Aim of the exercise —
Could you transcribe every record below exactly as written, excluding the pictures?

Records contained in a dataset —

- - - - -

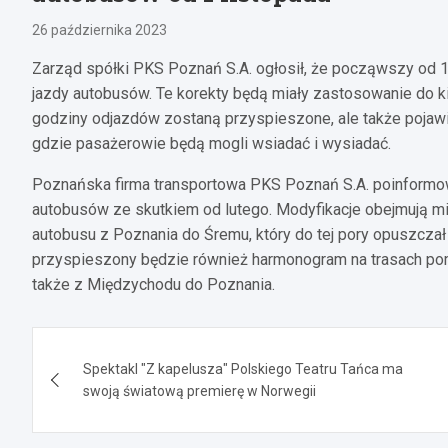
26 października 2023
Zarząd spółki PKS Poznań S.A. ogłosił, że począwszy od
jazdy autobusów. Te korekty będą miały zastosowanie do kilk
godziny odjazdów zostaną przyspieszone, ale także pojawi
gdzie pasażerowie będą mogli wsiadać i wysiadać.
Poznańska firma transportowa PKS Poznań S.A. poinformo
autobusów ze skutkiem od lutego. Modyfikacje obejmują m
autobusu z Poznania do Śremu, który do tej pory opuszczał 
przyspieszony będzie również harmonogram na trasach p
także z Międzychodu do Poznania.
Nawigacja
Spektakl "Z kapelusza" Polskiego Teatru Tańca ma
wpisu
swoją światową premierę w Norwegii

- - - - -

Answer to the problem —
26 października 2023
Zarząd spółki PKS Poznań S.A. ogłosił, że począwszy od
jazdy autobusów. Te korekty będą miały zastosowanie do kilk
godziny odjazdów zostaną przyspieszone, ale także pojawi
gdzie pasażerowie będą mogli wsiadać i wysiadać.
Poznańska firma transportowa PKS Poznań S.A. poinformo
autobusów ze skutkiem od lutego. Modyfikacje obejmują m
autobusu z Poznania do Śremu, który do tej pory opuszczał 
przyspieszony będzie również harmonogram na trasach p
także z Międzychodu do Poznania.
Nawigacja
Spektakl "Z kapelusza" Polskiego Teatru Tańca ma
wpisu
swoją światową premierę w Norwegii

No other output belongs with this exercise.